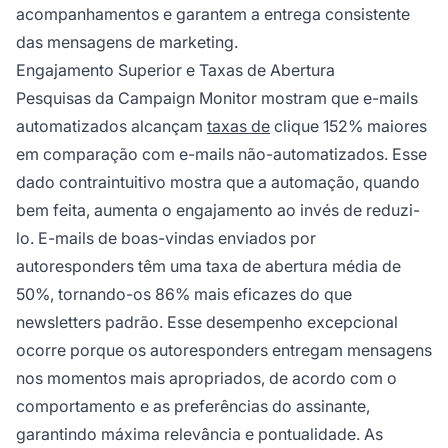
acompanhamentos e garantem a entrega consistente
das mensagens de marketing.
Engajamento Superior e Taxas de Abertura
Pesquisas da Campaign Monitor mostram que e-mails
automatizados alcançam
taxas de
clique 152% maiores
em comparação com e-mails não-automatizados. Esse
dado contraintuitivo mostra que a automação, quando
bem feita, aumenta o engajamento ao invés de reduzi-
lo. E-mails de boas-vindas enviados por
autoresponders têm uma taxa de abertura média de
50%, tornando-os 86% mais eficazes do que
newsletters padrão. Esse desempenho excepcional
ocorre porque os autoresponders entregam mensagens
nos momentos mais apropriados, de acordo com o
comportamento e as preferências do assinante,
garantindo máxima relevância e pontualidade. As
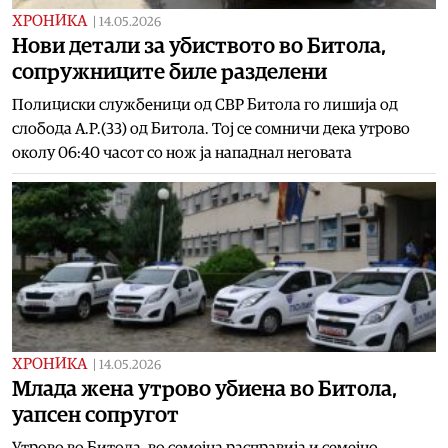
ХРОНИКА
|
14.05.2026
Нови детали за убиството во Битола,
сопружниците биле разделени
Полициски службеници од СВР Битола го лишија од
слобода А.Р.(33) од Битола. Тој се сомничи дека утрово
околу 06:40 часот со нож ја нападнал неговата
ХРОНИКА
|
14.05.2026
Млада жена утрово убиена во Битола,
уапсен сопругот
Утрово во Битола, во семејна расправија и семејно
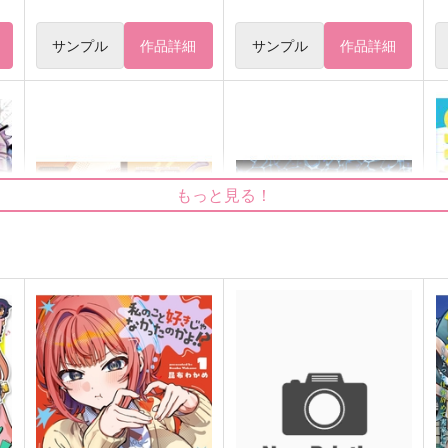
サンプル
作品詳細
サンプル
作品詳細
もっと見る！
今日もゆかいなゼムルプスさ
狭間に通った夢路
D
んち
なしの
Romans
787
6
円
（税込）
2,672
円
（税込）
ジ
ロー×ゾロ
++++++++++++++++++++
=== Aim of the exercise ===
Your response should be made up of the lines in the data that contain the word "mails".

=== Output for this exercise ===
Pesquisas da Campaign Monitor mostram que e-mails
em comparação com e-mails não-automatizados. Esse
lo. E-mails de boas-vindas enviados por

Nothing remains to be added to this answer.